(Extracted page text data)
-.-.-

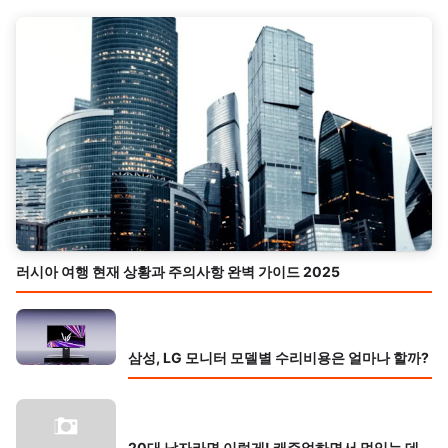
러시아 여행 현재 상황과 주의사항 완벽 가이드 2025
삼성, LG 모니터 모델별 수리비용은 얼마나 할까?
20대 남자라면 이렇게! 캐주얼하면서 멋있는 데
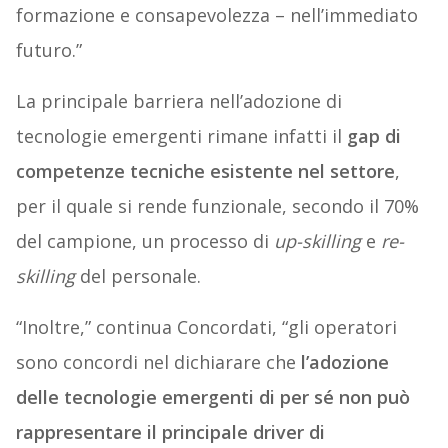
formazione e consapevolezza – nell’immediato
futuro.”
La principale barriera nell’adozione di
tecnologie emergenti rimane infatti il
gap di
competenze tecniche esistente nel settore
,
per il quale si rende funzionale, secondo il 70%
del campione, un processo di
up-skilling
e
re-
skilling
del personale.
“Inoltre,” continua Concordati, “gli operatori
sono concordi nel dichiarare che
l’adozione
delle tecnologie emergenti di per sé non può
rappresentare il principale driver di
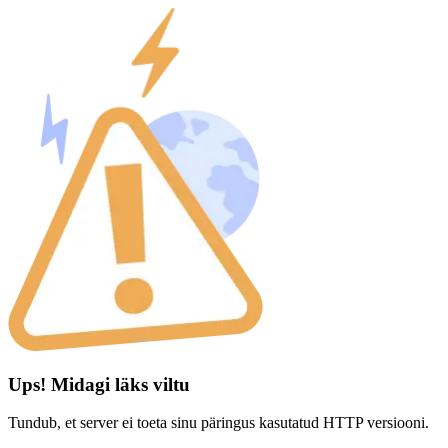
Ups! Midagi läks viltu
Tundub, et server ei toeta sinu päringus kasutatud HTTP versiooni.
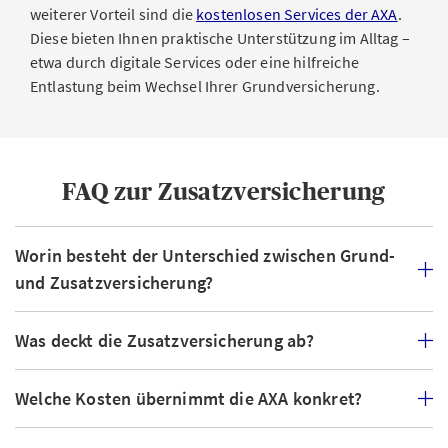
weiterer Vorteil sind die
kostenlosen Services der AXA
.
Diese bieten Ihnen praktische Unterstützung im Alltag –
etwa durch digitale Services oder eine hilfreiche
Entlastung beim Wechsel Ihrer Grundversicherung.
FAQ zur Zusatzversicherung
Worin besteht der Unterschied zwischen Grund-
und Zusatzversicherung?
Was deckt die Zusatzversicherung ab?
Welche Kosten übernimmt die AXA konkret?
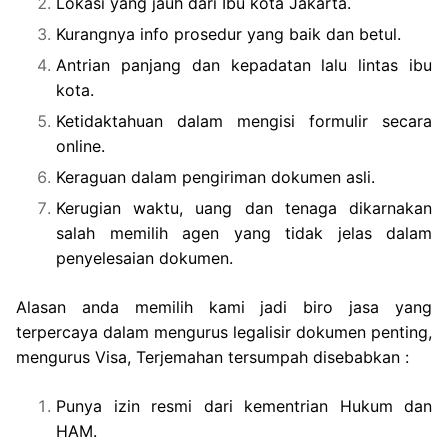
Lokasi yang jauh dari Ibu kota Jakarta.
Kurangnya info prosedur yang baik dan betul.
Antrian panjang dan kepadatan lalu lintas ibu
kota.
Ketidaktahuan dalam mengisi formulir secara
online.
Keraguan dalam pengiriman dokumen asli.
Kerugian waktu, uang dan tenaga dikarnakan
salah memilih agen yang tidak jelas dalam
penyelesaian dokumen.
Alasan anda memilih kami jadi biro jasa yang
terpercaya dalam mengurus legalisir dokumen penting,
mengurus Visa, Terjemahan tersumpah disebabkan :
Punya izin resmi dari kementrian Hukum dan
HAM.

-.-.-

Work order: Would you reproduce the lines above, from the very first through the line containing "del personale.", exactly and without the pictures?

Answer space:
러시아 여행 현재 상황과 주의사항 완벽 가이드 2025
삼성, LG 모니터 모델별 수리비용은 얼마나 할까?
20대 남자라면 이렇게! 캐주얼하면서 멋있는 데
formazione e consapevolezza – nell’immediato
futuro.”
La principale barriera nell’adozione di
tecnologie emergenti rimane infatti il
gap di
competenze tecniche esistente nel settore
,
per il quale si rende funzionale, secondo il 70%
del campione, un processo di
up-skilling
e
re-
skilling
del personale.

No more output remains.